Every fifty stories or so I deviate into the quagmire of narcissism and tell a story based loosely upon the truth.
Years ago, when I was in my teens and at boarding school, something happened that didn’t exactly change my life but it left a lasting impression. The boarding school was next door to a large poultry farm. There were gigantic sheds with row upon row of caged battery hens. There must have been several thousand hens in cages. A hen would lay its egg and it would roll down gently in front of the cage to be collected. There were automatic feeders, and polythene pipes everywhere to bring water automatically to each cage. (These days, you’ll be glad to know, battery hens are mainly a thing of the past).
At night the place was crawling with hundreds of rats.
In the middle of the night I would sneak out of the school dormitory and taking a machete, a torch (flash light), and the school’s little fox terrier (called Elsie), I would go to the poultry sheds. By covering the torch with red cellophane I could see all the rats but they couldn’t see me, for (apparently) rats can’t see red. Anyway, in the red light they took no notice of me.
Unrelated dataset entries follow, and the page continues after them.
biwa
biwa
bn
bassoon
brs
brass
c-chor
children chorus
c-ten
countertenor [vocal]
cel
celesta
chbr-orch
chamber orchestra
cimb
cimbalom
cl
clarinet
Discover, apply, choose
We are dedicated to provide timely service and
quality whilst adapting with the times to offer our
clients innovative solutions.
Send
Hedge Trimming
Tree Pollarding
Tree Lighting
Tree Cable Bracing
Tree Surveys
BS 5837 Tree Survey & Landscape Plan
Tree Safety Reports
I would go along the battery cages and flick each rat into the air with the machete, and Elsie would snap the rat dead in mid-flight. That way I’d get dozens of rats each night. It was kind of fun.
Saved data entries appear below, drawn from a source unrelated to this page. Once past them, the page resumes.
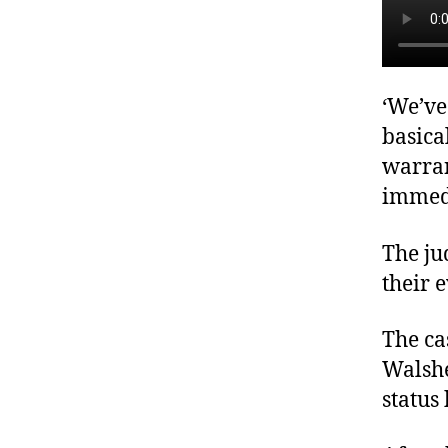
‘We’ve
basica
warran
immedi
The ju
their 
The ca
Walshe
status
Then one day the Headmaster made an announcement: Someone has been going into the fowl-houses at night and killing rats. It is not our property and the farmer has requested that we don’t do it.
Well, it didn’t stop me did it? The following night I went down to the sheds as usual and began decimating the rat population. And then quite suddenly and accidentally my machete cut open a polythene water pipe. Water sprayed everywhere all over the hens in cages. It was as if the fire brigade had arrived to douche a conflagration. And I couldn’t find where to turn the main water supply off. It was two o’clock in the morning!
There was only one thing for it: I had to go and wake the farmer and get him to turn the water off. I did that and he was none too happy.
Two days’ later I was called into the Headmaster’s office. The farmer was there. I got a good telling off. I just about wet my pants. And then one of them guffawed, and they admitted it was the funniest thing that had happened in a long time.
That’s when I learned that not everyone on this planet is a rat.